A/N: Some details of the Blue Archive story will be changed, including some times and world-building. Assume it's intentional. I find that when I first played Blue Archive, there was definitely the intention that there are simply blanks left to purposely isolate the story, which, in my opinion, was very beneficial for the format of the game. This is a fanfic though, and with the story I want to tell, this principle will not always hold.

Content warning: if you feel like reading a story containing intense, negative emotions directed at the self may affect your current mental state, please proceed with caution.

Chapter 1: That Day When I Saw You

The soft band of orange on the horizon; the clink of ice in glass. After a day being lead around his new job, Sensei thought it wise to unwind somewhere nice. With this view, the hearth-fire of late-Spring dusk, and those thin, concentric halos of the city center, it was all too easy to doze off and bounce around in your own mind for minutes on end.

I'm really here. He had thought it was a myth: Kivotos, the land of mystics.

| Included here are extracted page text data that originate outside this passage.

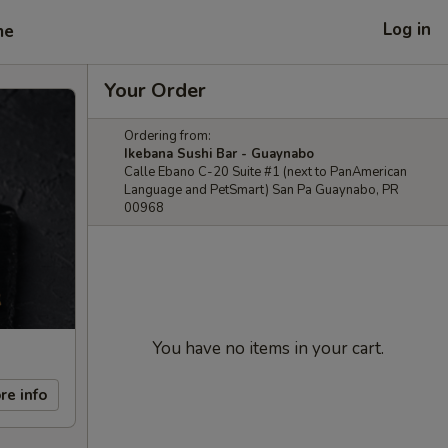
Log in
me
Your Order
Ordering from:
Ikebana Sushi Bar - Guaynabo
Calle Ebano C-20 Suite #1 (next to PanAmerican
Language and PetSmart) San Pa Guaynabo, PR
00968
You have no items in your cart.
re info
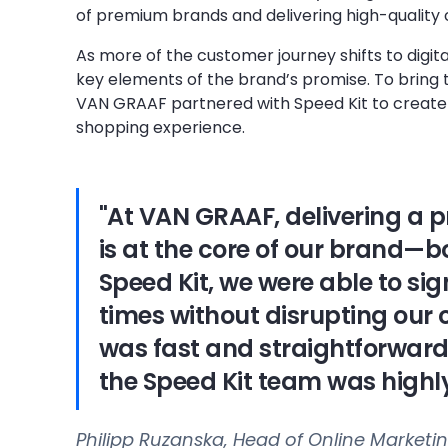
of premium brands and delivering high-quality
As more of the customer journey shifts to digi
key elements of the brand’s promise. To bring t
VAN GRAAF partnered with Speed Kit to create
shopping experience.
"At VAN GRAAF, delivering a
is at the core of our brand—bo
Speed Kit, we were able to si
times without disrupting our 
was fast and straightforward
the Speed Kit team was highly
Philipp Ruzanska, Head of Online Market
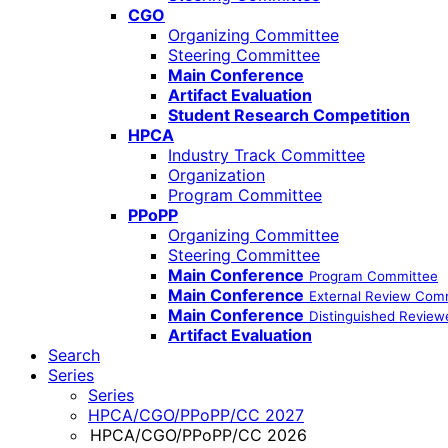
CGO
Organizing Committee
Steering Committee
Main Conference
Artifact Evaluation
Student Research Competition
HPCA
Industry Track Committee
Organization
Program Committee
PPoPP
Organizing Committee
Steering Committee
Main Conference
Program Committee
Main Conference
External Review Com
Main Conference
Distinguished Review
Artifact Evaluation
Search
Series
Series
HPCA/CGO/PPoPP/CC 2027
HPCA/CGO/PPoPP/CC 2026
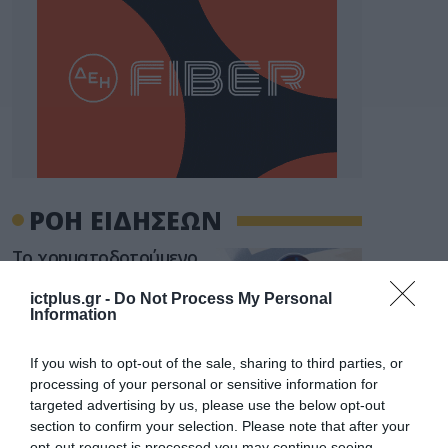
ΡΟΗ ΕΙΔΗΣΕΩΝ
Το χρηματοδοτούμενο
από την ΕΕ έργο “The
Gaming Police”
ictplus.gr -
Do Not Process My Personal
ενισχύει την ασφάλεια
Information
31.07.2026
των παιδιών στο
διαδίκτυο
If you wish to opt-out of the sale, sharing to third parties, or
ΑΑΔΕ: Διευκρινίσεις
processing of your personal or sensitive information for
για τα πρόστιμα σε
targeted advertising by us, please use the below opt-out
παραβάσεις που
αφορούν τους ΦΗΜ
section to confirm your selection. Please note that after your
31.07.2026
opt-out request is processed you may continue seeing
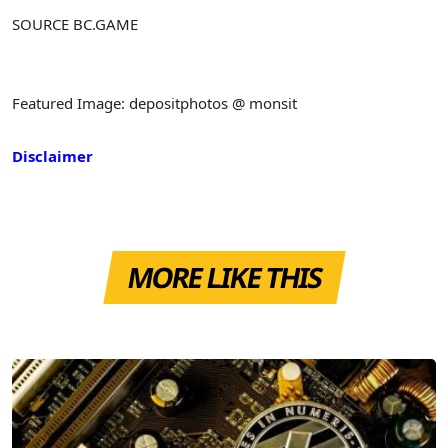
SOURCE BC.GAME
Featured Image: depositphotos @ monsit
Disclaimer
MORE LIKE THIS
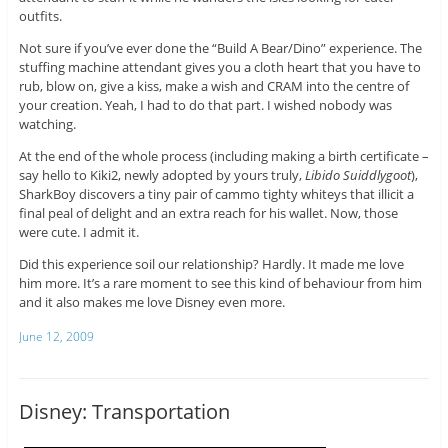
outfits.
Not sure if you’ve ever done the “Build A Bear/Dino” experience. The
stuffing machine attendant gives you a cloth heart that you have to
rub, blow on, give a kiss, make a wish and CRAM into the centre of
your creation. Yeah, I had to do that part. I wished nobody was
watching.
At the end of the whole process (including making a birth certificate –
say hello to Kiki2, newly adopted by yours truly,
Libido Suiddlygoot
),
SharkBoy discovers a tiny pair of cammo tighty whiteys that illicit a
final peal of delight and an extra reach for his wallet. Now, those
were cute. I admit it.
Did this experience soil our relationship? Hardly. It made me love
him more. It’s a rare moment to see this kind of behaviour from him
and it also makes me love Disney even more.
June 12, 2009
Disney: Transportation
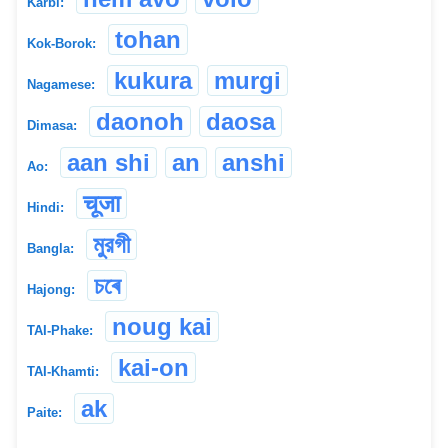
Karbi:
tohan
Kok-Borok:
kukura
murgi
Nagamese:
daonoh
daosa
Dimasa:
aan shi
an
anshi
Ao:
चूजा
Hindi:
মুরগী
Bangla:
চৰে
Hajong:
noug kai
TAI-Phake:
kai-on
TAI-Khamti:
ak
Paite:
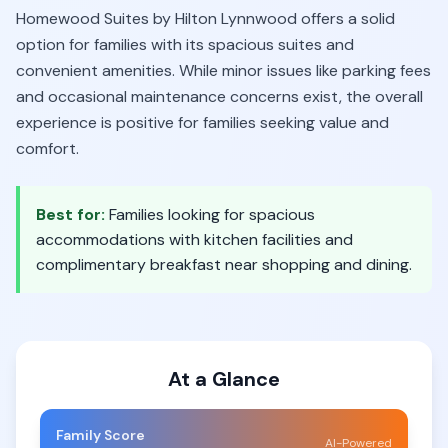
Homewood Suites by Hilton Lynnwood offers a solid
option for families with its spacious suites and
convenient amenities. While minor issues like parking fees
and occasional maintenance concerns exist, the overall
experience is positive for families seeking value and
comfort.
Best for:
Families looking for spacious
accommodations with kitchen facilities and
complimentary breakfast near shopping and dining.
At a Glance
Family Score
AI-Powered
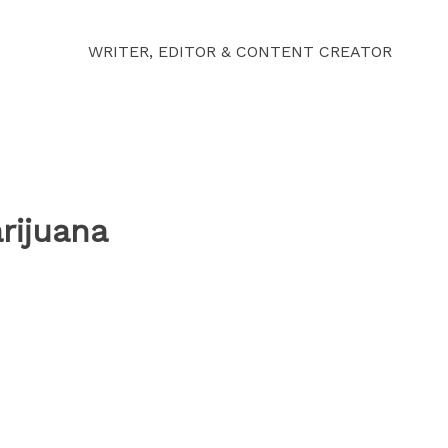
WRITER, EDITOR & CONTENT CREATOR
rijuana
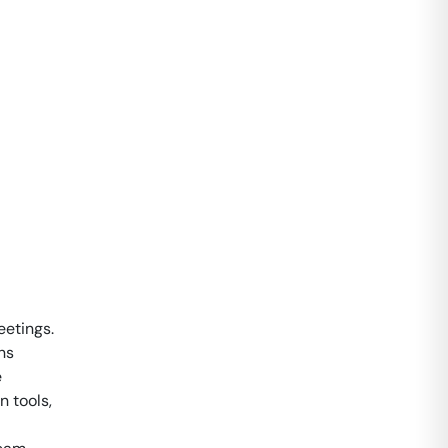
eetings.
ns
e
 tools,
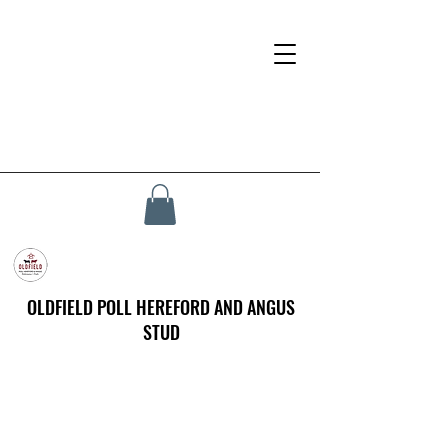
OLDFIELD POLL HEREFORD AND ANGUS
STUD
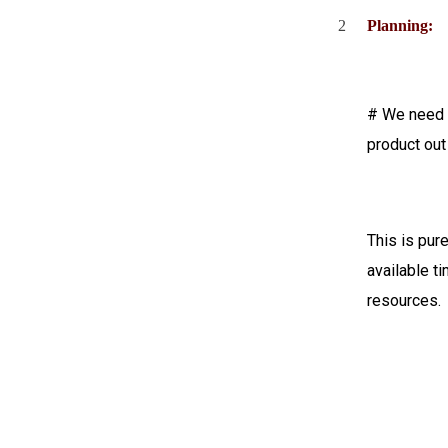
2
Planning:
# We need t
product out
This is pur
available 
resources.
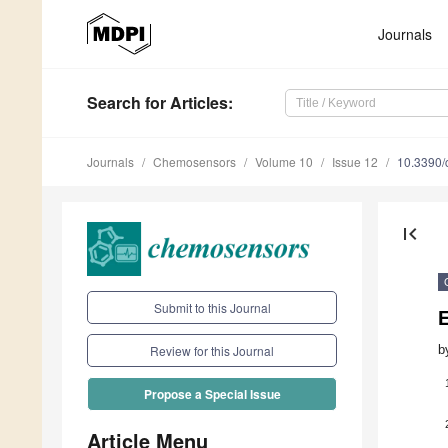
Journals
Search
for Articles
:
Journals
Chemosensors
Volume 10
Issue 12
10.3390
first_page
Submit to this Journal
E
b
Review for this Journal
Propose a Special Issue
Article Menu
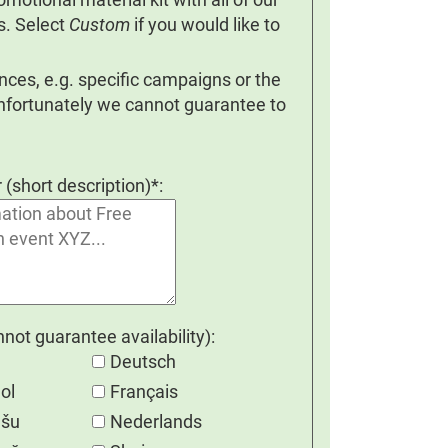
s. Select
Custom
if you would like to
ces, e.g. specific campaigns or the
Unfortunately we cannot guarantee to
r (short description)*:
ot guarantee availability):
Deutsch
ol
Français
ešu
Nederlands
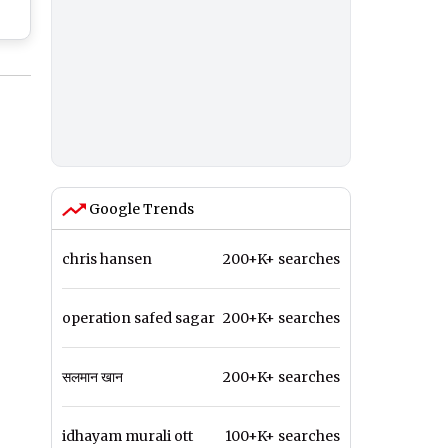
s
e
Google Trends
chris hansen
200+K+ searches
operation safed sagar
200+K+ searches
सलमान खान
200+K+ searches
idhayam murali ott
100+K+ searches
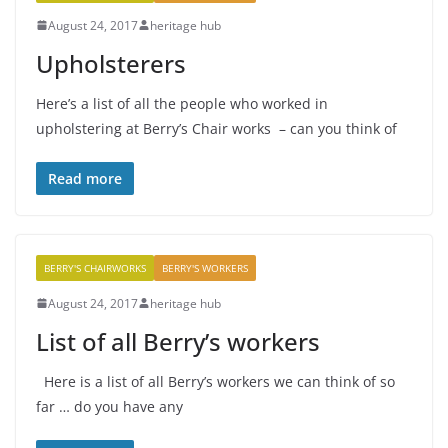
August 24, 2017
heritage hub
Upholsterers
Here’s a list of all the people who worked in
upholstering at Berry’s Chair works – can you think of
Read more
BERRY'S CHAIRWORKS
BERRY'S WORKERS
August 24, 2017
heritage hub
List of all Berry’s workers
Here is a list of all Berry’s workers we can think of so
far … do you have any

It was easy to get caught up in this or that conspiracy theory if you delved too deep and lost your path, but after being approached by the government, these feeble truisms quickly shattered.

Sensei was likely the best teacher out there: over-qualified to teach almost any subject. The reason it couldn't be said for every subject was less because of lack of skill more than lack of time; Sensei was 22 years old, going on 23. Despite what one may think, this manic pace of education hadn't impeded on his social skills. Absurdly enough, he was commonly called in for assistance in dealing with troublesome teens and kids. With high demand for his mediation, he learned to have entire conversations in a single glance, a shift in posture. In the most routine situations, Sensei could take one look at the student and with a few sentences between them, open them up to positive change. Though, it's commonly the case that the students are just fine and it's really the teachers projecting some aura of malice and irreverence onto them.

This ease of perception comes in handy for a number of things: solving Sherlock Holmes plots, and developing adaptable 4-team tactics quickly – among other things. Sensei found that before being approached, he did a lot more of the first than the second. Although the rumors had stated that Kivotos was populated with super-soldiers, they never suggested that many of them were schooling-age – and heavily armed, to boot. Some of these students were lugging around equipment meant to be stationary, capable of rattling your skeleton if you held it while firing. Larger academies maintained military vehicles. It wasn't that clear why they did this; one-third of the students here were walking anti-material rifles anyway. Maybe they were dignified transport vehicles for when students wanted to travel to the beach? Sensei didn't see any cars here.

Sensei stirred his drink with his straw. Maybe this place is just weird like that. He had to be ready to work by morning, so he couldn't stay and dine forever.

He waved over a robotic servant. "Check, please." It scurried off into the building, then quickly returned.

Now, what is the tipping rate here…

He tipped 20% just to be safe. He wasn't wanting for cash, anyway. A quick exchange, and he got up, the legs of the chair rasping against the concrete. With his hands in his pockets, he stared at the dimming horizon, taking a few seconds to take it all in, and then started on his way deeper into the city.

A soft hum in the distance grew louder. A magnetic train track crossed his path. He had one of these back home, too. With an all-too-familiar dinging, a thin, do-not-cross barrier lowered down in front of him. It was a wide road he was walking, almost as wide as a highway. If it were earlier in the day, more than twenty people would be able to stand arms-length apart and still have room for more people. However, even though it wasn't properly nightfall, no one was there. Sensei assumed something benign. He was too in-his-head to notice footfalls behind him.

And as if she were always there, a phantom balanced on the lowered barrier in front of him. A girl, pale as a ghost, a crooked halo above her head, turned her back towards him. She stuffed her hands in her sweater pocket and leaned forward slowly, almost daring herself to fall. With the quick glance he caught of her face, he couldn't make out a smile; white hair with two plumes of black at the front and back obscured her face. A wreath of smoke followed her like a shadow out-of-sync.

Before he could recover, the hum of the approaching train grew sharply, and the girl leaped forward, safely crossing the tracks before the behemoth of metal and wires hurled through where she was moments before.

Sensei had moved before noticing it, but he caught air. As if his soul had left him, he stared as the train raced by.

He was slow.

And in the hum of the train, he began to hear people talking – dozens of people talking about their days. They lined themselves up beside him, waiting for the train to pass.

The dusk gave way to night. As the barrier finally raised itself and the crowd walked forward, Sensei stood still, his body frozen in place with an unease he had never felt before. With all the soft laughs and smiling faces around him, Sensei sank deeper into himself.

It was as if he were the only one that saw her.